TASK DIRECTIONS — Please work out how many lines in the data below contain "defensa", and reply with that number alone.

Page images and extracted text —
::::::::
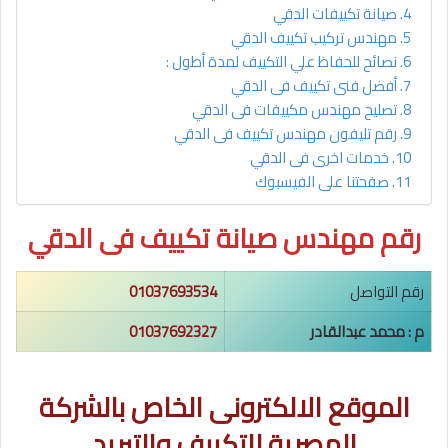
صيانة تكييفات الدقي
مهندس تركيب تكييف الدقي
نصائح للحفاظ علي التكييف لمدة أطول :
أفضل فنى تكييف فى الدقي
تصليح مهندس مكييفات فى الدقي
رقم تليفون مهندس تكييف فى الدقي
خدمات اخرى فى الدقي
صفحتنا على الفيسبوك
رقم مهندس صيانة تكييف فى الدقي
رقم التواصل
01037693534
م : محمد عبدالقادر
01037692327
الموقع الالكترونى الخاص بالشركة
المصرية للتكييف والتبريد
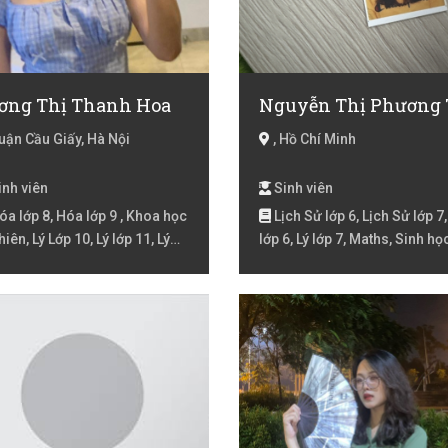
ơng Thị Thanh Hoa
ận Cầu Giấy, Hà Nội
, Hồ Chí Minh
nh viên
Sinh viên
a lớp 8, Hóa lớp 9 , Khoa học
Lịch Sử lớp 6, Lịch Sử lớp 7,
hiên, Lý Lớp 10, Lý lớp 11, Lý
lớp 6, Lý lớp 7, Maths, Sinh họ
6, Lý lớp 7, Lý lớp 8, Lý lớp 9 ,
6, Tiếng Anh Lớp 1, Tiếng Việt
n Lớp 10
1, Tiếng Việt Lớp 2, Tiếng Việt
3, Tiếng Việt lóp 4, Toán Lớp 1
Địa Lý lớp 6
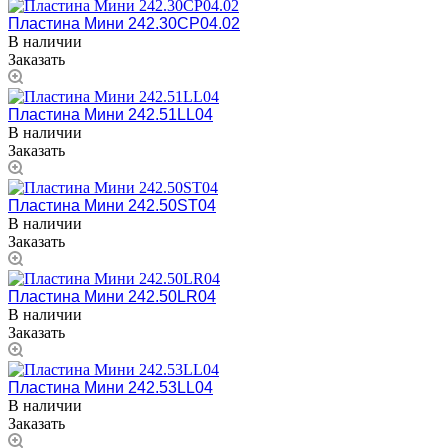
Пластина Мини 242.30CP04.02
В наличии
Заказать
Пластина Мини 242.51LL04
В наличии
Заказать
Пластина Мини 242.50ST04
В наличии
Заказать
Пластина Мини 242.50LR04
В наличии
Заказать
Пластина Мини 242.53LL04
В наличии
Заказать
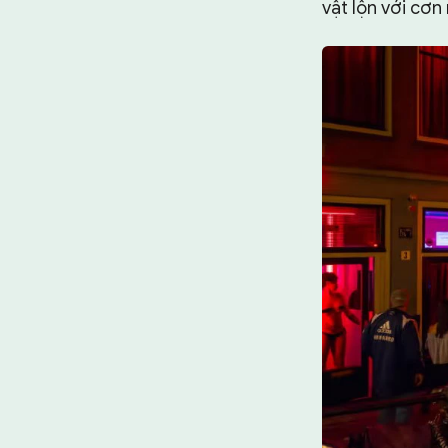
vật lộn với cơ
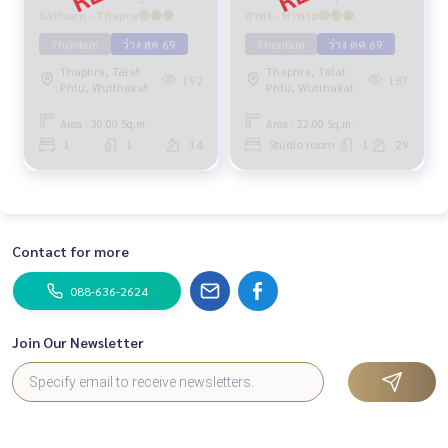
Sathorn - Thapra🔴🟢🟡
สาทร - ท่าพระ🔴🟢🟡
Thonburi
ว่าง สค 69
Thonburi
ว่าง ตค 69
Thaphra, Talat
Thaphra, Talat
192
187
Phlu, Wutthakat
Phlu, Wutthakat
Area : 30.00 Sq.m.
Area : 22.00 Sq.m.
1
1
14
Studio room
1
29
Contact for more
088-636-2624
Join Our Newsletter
::::::::
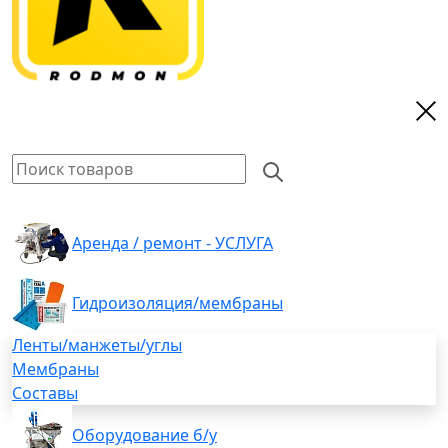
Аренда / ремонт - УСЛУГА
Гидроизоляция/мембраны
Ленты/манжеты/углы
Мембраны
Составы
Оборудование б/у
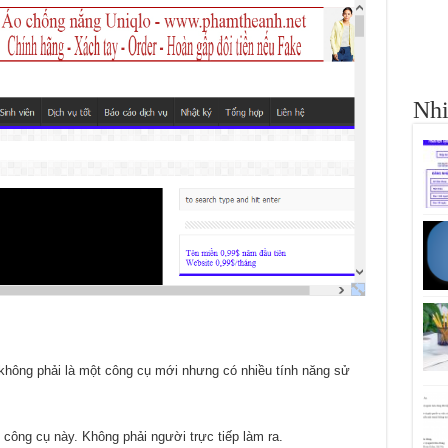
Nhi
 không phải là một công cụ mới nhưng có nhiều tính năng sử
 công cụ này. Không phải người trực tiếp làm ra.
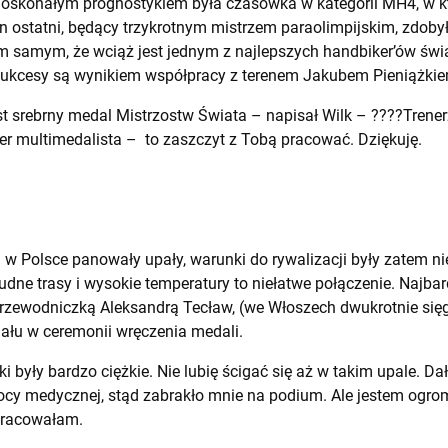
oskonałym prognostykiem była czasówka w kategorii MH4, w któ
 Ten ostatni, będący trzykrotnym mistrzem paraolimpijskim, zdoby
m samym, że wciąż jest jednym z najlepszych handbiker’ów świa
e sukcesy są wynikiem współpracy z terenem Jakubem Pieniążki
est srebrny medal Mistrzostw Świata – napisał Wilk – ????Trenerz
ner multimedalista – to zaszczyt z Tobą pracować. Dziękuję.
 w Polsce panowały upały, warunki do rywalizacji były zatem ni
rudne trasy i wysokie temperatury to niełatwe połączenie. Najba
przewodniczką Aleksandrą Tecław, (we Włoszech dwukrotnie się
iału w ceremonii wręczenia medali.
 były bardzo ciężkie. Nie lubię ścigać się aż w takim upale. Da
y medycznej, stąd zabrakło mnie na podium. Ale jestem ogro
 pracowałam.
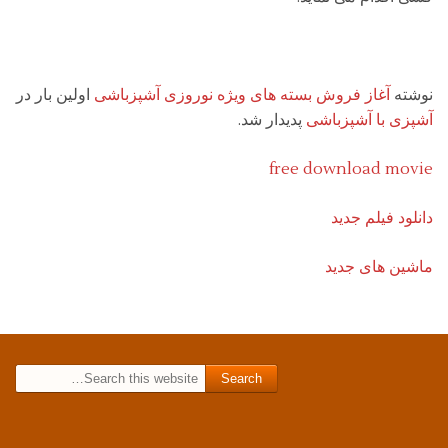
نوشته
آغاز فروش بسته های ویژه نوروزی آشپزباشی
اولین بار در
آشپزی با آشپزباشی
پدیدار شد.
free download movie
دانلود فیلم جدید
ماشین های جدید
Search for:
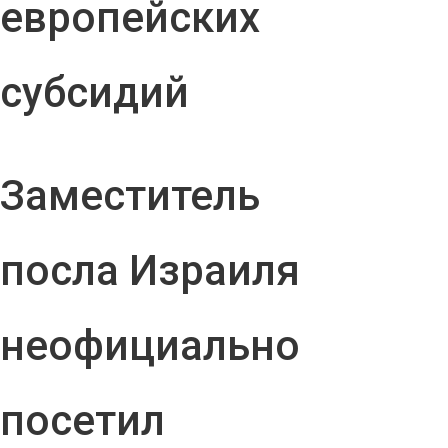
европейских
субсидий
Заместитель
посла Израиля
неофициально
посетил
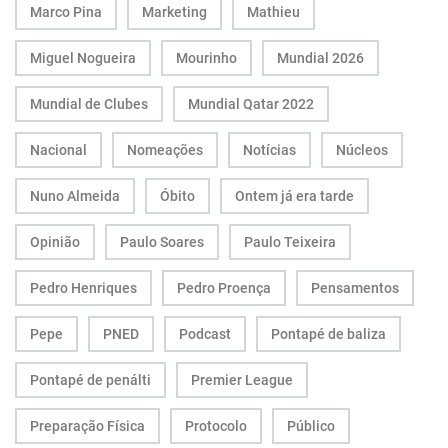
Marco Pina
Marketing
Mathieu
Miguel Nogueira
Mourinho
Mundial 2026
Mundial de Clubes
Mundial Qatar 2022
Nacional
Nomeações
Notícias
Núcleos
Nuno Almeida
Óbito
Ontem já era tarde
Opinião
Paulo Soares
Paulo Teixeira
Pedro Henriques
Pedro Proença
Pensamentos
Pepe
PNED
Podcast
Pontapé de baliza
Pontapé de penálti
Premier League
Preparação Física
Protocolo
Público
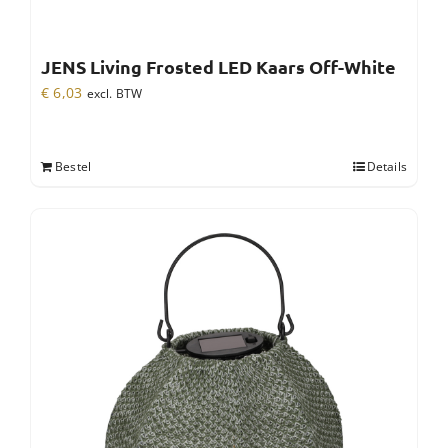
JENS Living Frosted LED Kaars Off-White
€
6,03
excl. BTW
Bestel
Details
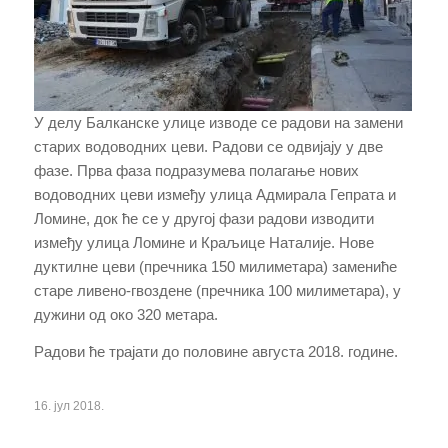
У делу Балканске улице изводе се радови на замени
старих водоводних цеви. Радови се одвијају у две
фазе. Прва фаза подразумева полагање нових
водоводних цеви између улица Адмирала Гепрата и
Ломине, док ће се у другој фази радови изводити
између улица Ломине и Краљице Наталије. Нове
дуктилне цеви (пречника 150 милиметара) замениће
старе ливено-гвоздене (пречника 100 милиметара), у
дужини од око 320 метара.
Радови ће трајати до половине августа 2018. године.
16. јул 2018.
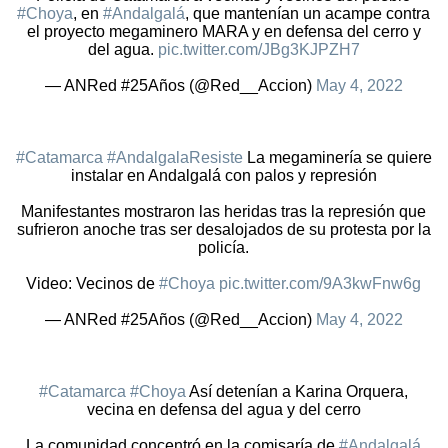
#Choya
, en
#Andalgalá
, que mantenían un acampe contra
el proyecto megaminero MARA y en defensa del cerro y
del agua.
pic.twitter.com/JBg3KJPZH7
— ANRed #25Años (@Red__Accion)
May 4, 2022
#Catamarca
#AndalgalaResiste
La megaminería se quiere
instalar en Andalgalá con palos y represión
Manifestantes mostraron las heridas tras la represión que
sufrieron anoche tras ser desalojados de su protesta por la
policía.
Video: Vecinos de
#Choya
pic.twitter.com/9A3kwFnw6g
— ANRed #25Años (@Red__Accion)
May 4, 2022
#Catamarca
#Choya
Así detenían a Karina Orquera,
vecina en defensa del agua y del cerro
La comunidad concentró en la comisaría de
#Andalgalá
::::::::
EXERCISE OUTPUT — 2